Drag the Customers table to the top half of your Split Container. This puts all of the data into a fully customizable datagridview control, more on those later. Set the dock to fill. The important thing is that you'll notice at the bottom of the screen .NET has also created:


  • NorthwindDataSet

  • CustomersBindingSource

  • CustomersTableAdapter

  • TableAdapterManager

  • CustomersBindingNavigator

Personally I hate the toolbar that automatically appears at the top of the screen and delete it immediately but for now we will let it live.


Click Run to make sure everything looks good. I run my project often, that way if something isn't working I know what the most likely culprit is. If everything looks good and the datagridview is full of data then continue on, if not start over.


Right-click your form and select view code. You will see that some code has been automatically generated for you. Under the Load you will see something like:


Me.CustomersTableAdapter.Fill(Me.NorthwindDataSet.Customers)

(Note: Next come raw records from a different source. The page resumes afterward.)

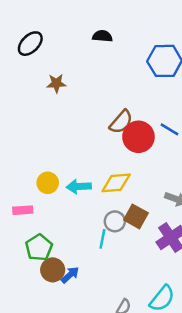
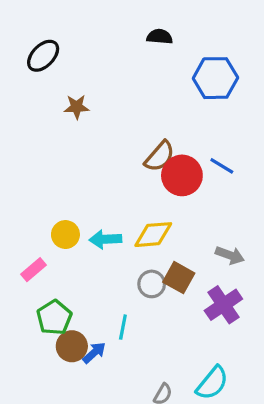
black semicircle: (102, 36) -> (160, 37), moved
pink rectangle: (23, 210) -> (34, 270), turned -36
cyan line: (102, 239) -> (123, 327), moved

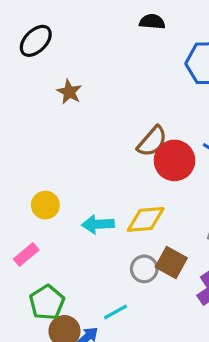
brown star: (77, 107) -> (69, 92), turned 30
yellow circle: (65, 235) -> (45, 205), moved
cyan line: (123, 327) -> (115, 312), turned 50

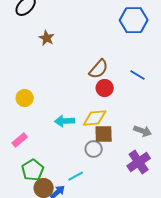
red circle: (174, 160) -> (105, 88), moved, size x0.7
yellow circle: (45, 205) -> (25, 98), moved
brown square: (171, 263) -> (104, 134), moved, turned -30

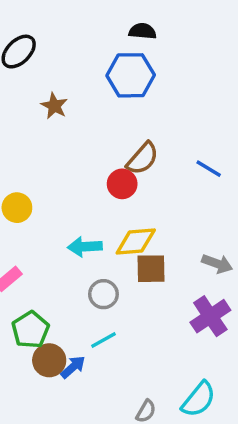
blue hexagon: (134, 20) -> (131, 75), moved
red circle: (105, 88) -> (122, 184), moved
gray circle: (94, 149) -> (103, 294), moved

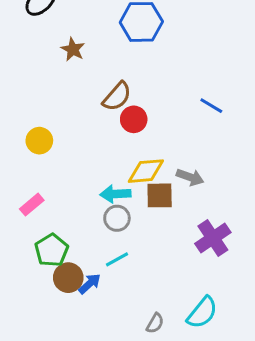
brown semicircle: (142, 158) -> (117, 97), moved
cyan arrow: (85, 247) -> (115, 194), moved
gray arrow: (217, 264) -> (190, 177), moved

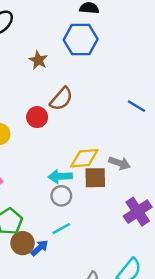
brown star: (73, 49) -> (38, 60), moved
red circle: (134, 119) -> (37, 117), moved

This is what fills the dataset, it is set to do it on load, but you can move it anywhere you want so you can, say, load it on the click of a button. More on TableAdapters soon, but first notice that the system also generated some save code for you. This is tied to the toolbar back on your form, but you can use this code wherever you need it.


TableAdapter


This thing was very confusing to me at first but I think I can explain it rather easily now. Datasets contain tables, and these tables are filled with records that can be updated, inserted or deleted. The TableAdapter allows you to do this. Why use the TableAdapter instead of just manipulating the table directly? Because the TableAdapter is designed to handle everything for you, it manages primary and foreign key relationships, cascading updates and deletes, and perhaps the best of all it handles all of the locking and unlocking of records letting multiple users update the database simultaneously without fear of screwing up stuff, and without you programming it all in.


Lets look under the hood. Go to your form and right-click on your TableAdapter and select "Edit Queries in DataSet designer...", this opens another tab with a visual representation of your tables. This is an important place to get familiar with, if you manage your table relationships here then you can cobble together queries and tables that suit your needs and which .NET knows how to update. With this, you can choose update and .NET knows where all of the data goes, if you don't do it this way then you have to pull apart queries into their underlying tables and then update the data manually. That is a no-no.

Right-click on the fill portion of the TableAdapter and select "Configure...":


Here you will see the Select statement that is being used to pull the data, we will look more in-depth at this later, just know that this is where you can customize what gets pulled and loaded into the dataset. The "Query Builder" button lets you build the query just like you would in access, very handy. Right-Clicking the fill portion again and choosing "Add Query..." will let you build your Insert, Delete and Update statements.